Maka, memaknai kebinekaan Indonesia bukanlah sempit, sekadar jargon simbolik yang
hanya bisa diwakili gambar atau penampilan berbeda-beda berbagai suku bangsa. Akan
tetapi, kebinekaan yang kaya perbedaan, yang harus saling dihargai satu sama lain dalam
kehidupan berbangsa dan bermasyarakat.
Kebinekaan kita kerap menghadapi tantangan dan ujian. Demokrasi melahirkan alam
kebebasan, dan berdampak pada kehidupan sosial-kemasyarakatan dan kemanusiaan sesama
bangsa.
Keberagaman dalam kehidupan bangsa Indonesia yang ditandai letak geografis terdiri atas
berbagai pulau dari Sabang sampai Merauke dan dari Miangas sampai Rote - merupakan
sebuah anugerah yang jarang ditemui di dunia. Ini sekaligus menunjukkan bahwa kita sebagai
bangsa yang dikodratkan hidup dalam lingkungan plural, rukun, aman, nyaman dan damai.
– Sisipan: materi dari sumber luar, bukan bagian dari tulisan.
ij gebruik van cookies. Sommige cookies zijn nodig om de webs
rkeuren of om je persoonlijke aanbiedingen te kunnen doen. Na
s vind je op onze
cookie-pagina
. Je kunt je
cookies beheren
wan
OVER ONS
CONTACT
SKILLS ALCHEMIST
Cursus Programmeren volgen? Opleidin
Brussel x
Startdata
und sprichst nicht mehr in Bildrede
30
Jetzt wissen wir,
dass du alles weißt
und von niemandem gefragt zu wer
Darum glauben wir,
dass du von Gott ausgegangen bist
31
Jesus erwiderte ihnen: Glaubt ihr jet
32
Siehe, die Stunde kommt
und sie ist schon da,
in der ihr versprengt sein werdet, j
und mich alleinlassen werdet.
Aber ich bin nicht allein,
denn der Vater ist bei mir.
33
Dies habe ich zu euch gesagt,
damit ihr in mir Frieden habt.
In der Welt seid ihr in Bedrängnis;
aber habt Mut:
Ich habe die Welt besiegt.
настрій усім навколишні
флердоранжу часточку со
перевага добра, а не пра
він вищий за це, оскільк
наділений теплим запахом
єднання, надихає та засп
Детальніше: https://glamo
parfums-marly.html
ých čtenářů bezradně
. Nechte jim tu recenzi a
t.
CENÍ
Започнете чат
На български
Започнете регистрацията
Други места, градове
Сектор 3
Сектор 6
Dalam kehidupan yang pluralitas ini tidak hanya sebatas geografis, namun keberagaman
ditunjukkan dengan beraneka suku, adat, tradisi budaya, bahasa etnis maupun agama,
termasuk para penganut kepercayaan kepada Tuhan Yang Maha Esa yang tersebar di masing-
masing tempat.
Melihat kondisi demikian, banyak orang asing/luar Indonesia sangat terkagum dengan
kehidupan yang penuh keanekaragaman tersebut.
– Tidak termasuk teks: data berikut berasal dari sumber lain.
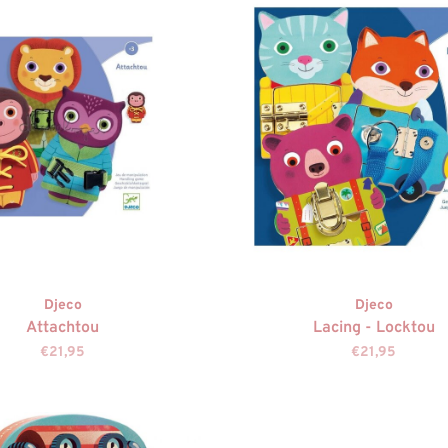
Djeco
Djeco
Attachtou
Lacing - Locktou
€21,95
€21,95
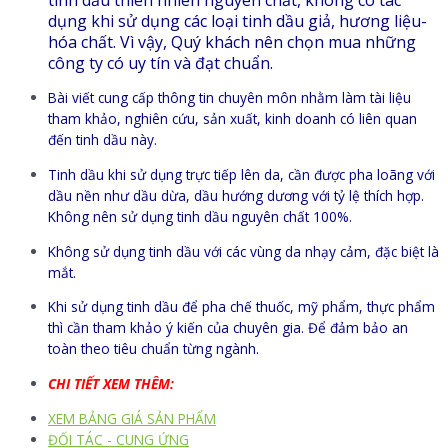
dụng khi sử dụng các loại tinh dầu giả, hương liệu-
hóa chất. Vì vậy, Quý khách nên chọn mua những
công ty có uy tín và đạt chuẩn.
Bài viết cung cấp thông tin chuyên môn nhằm làm tài liệu
tham khảo, nghiên cứu, sản xuất, kinh doanh có liên quan
đến tinh dầu này.
Tinh dầu khi sử dụng trực tiếp lên da, cần được pha loãng với
dầu nền như dầu dừa, dầu hướng dương với tỷ lệ thích hợp.
Không nên sử dụng tinh dầu nguyên chất 100%.
Không sử dụng tinh dầu với các vùng da nhạy cảm, đặc biệt là
mắt.
Khi sử dụng tinh dầu để pha chế thuốc, mỹ phẩm, thực phẩm
thì cần tham khảo ý kiến của chuyên gia. Để đảm bảo an
toàn theo tiêu chuẩn từng ngành.
CHI TIẾT XEM THÊM:
XEM BẢNG GIÁ SẢN PHẨM
ĐỐI TÁC - CUNG ỨNG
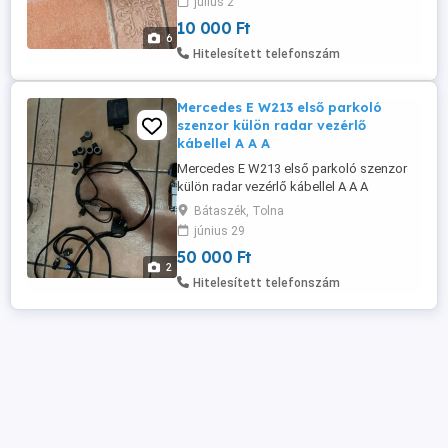
július 2
4F0 907 280 A komfort modul 15.000.- cd
10 000 Ft
tár 10.000.- kizárólag telefonon
6
érdeklődjön
Hitelesített telefonszám
Mercedes E W213 első parkoló
szenzor külön radar vezérlő
kábellel A A A
Mercedes E W213 első parkoló szenzor
külön radar vezérlő kábellel A A A
Bátaszék, Tolna
június 29
50 000 Ft
2
Hitelesített telefonszám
"Semangat negara ini (Indonesia) adalah toleransi. Semangat itu adalah salah satu pembeda
Indonesia, karakter penting yang harus dicontoh semua negara, 'Bhinneka Tunggal Ika''
Kalau bangsa lain saja menghargai dan mengapresiasi tentang keberagaman yang dimiliki
bangsa Indonesia, pastinya kita yang secara langsung merupakan bagian didalamnya
disamping bangga memiliki karakter demikian juga patut untuk merawat serta menjaganya
jangan sampai ada pihak-pihak tertentu hendak meretakkan nilai persatuan dan kesatuan yang
sudah tertanam sejak para pahlawan dari berbagai suku di nusantara ini berjuang hingga
meraih kemerdekaan.
Dalam telaah berperspektif sejarah, betapa berterima kasihnya kita kepada kegigihan serta
jiwa besar para founding fathers, para ulama, para tokoh agama, dan para pejuang
kemerdekaan dari seluruh nusantara sehingga terbangun kesepakatan dalam masyarakat
majemuk yang dapat mempersatukan kita sebagai bangsa Indonesia.
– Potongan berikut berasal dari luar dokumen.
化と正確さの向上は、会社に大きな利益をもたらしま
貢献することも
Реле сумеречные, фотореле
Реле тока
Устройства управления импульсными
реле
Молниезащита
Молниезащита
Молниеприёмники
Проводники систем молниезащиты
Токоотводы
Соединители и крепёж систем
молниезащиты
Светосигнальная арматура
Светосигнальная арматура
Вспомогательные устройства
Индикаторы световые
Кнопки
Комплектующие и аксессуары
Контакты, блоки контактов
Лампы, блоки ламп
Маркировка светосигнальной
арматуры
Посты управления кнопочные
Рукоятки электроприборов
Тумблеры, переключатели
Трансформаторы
Hal yang tak bisa dilupakan tentunya dasar pijakan sebagai ideologi dalam menjalani
kehidupan berbangsa dan bernegara yang telah tercakup dalam nilai-nilai Pancasila sebagai
hasil dari rangkaian proses panjang yang disampaikan oleh Ir. Soekarno pada 1 Juni 1945.
Sebagai penerus cita-cita bangsa, tentunya kita wajib merawat serta menjaganya serta
meneguhkan komitmen untuk mendalami, menghayati, dan mengamalkan nilai-nilai luhur
Pancasila sebagai dasar berbagai giat sehari-hari dalam bidang apapun.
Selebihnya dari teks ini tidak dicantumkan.